Information =>
*-*-*

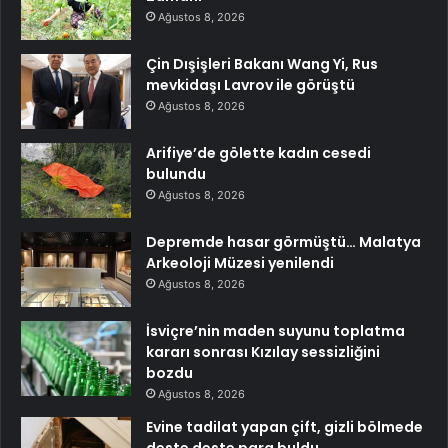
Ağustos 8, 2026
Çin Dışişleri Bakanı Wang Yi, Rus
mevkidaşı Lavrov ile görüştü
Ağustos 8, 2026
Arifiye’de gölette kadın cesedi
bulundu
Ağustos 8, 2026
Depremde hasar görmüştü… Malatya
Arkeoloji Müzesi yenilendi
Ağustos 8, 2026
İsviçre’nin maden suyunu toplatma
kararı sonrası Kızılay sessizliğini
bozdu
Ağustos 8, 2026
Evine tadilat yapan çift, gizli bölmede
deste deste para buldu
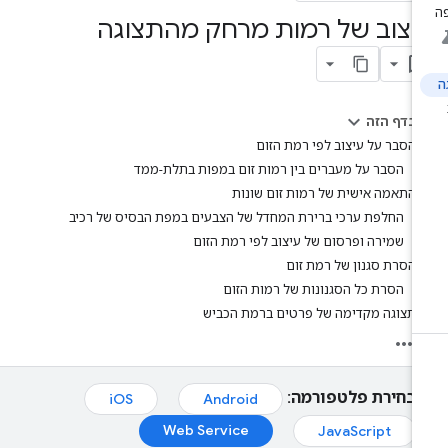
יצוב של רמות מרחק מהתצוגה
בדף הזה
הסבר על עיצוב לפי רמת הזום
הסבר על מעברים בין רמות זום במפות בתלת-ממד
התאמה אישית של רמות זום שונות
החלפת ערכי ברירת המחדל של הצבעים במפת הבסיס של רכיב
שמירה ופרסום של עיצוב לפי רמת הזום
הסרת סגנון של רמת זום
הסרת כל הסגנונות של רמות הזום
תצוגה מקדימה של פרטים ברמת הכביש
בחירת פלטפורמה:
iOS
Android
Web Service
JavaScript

*-*-*

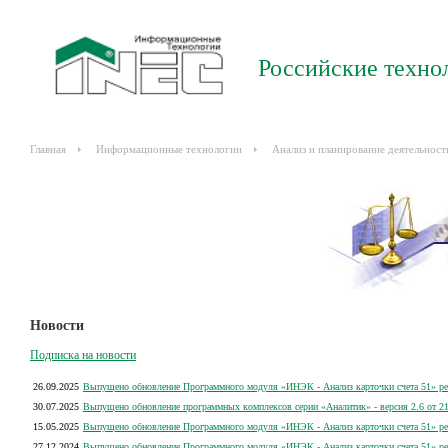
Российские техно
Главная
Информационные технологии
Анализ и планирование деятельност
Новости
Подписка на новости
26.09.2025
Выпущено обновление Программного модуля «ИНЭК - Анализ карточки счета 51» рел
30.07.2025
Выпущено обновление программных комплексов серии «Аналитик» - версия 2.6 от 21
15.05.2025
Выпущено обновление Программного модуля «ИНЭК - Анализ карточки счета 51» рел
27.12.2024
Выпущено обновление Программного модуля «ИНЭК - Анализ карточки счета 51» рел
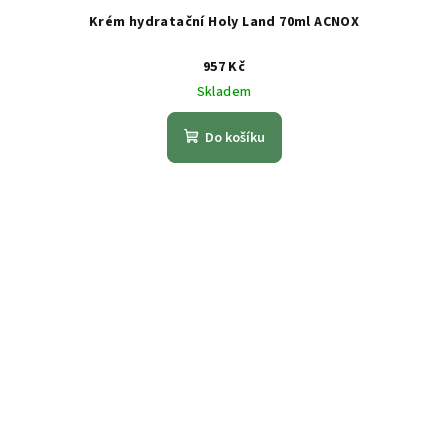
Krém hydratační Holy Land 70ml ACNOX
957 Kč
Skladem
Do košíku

*-*-*

What to produce => Counting only lines that hold the string "הזום", give the number of such lines in the records. Write nothing else.

Answer section => 3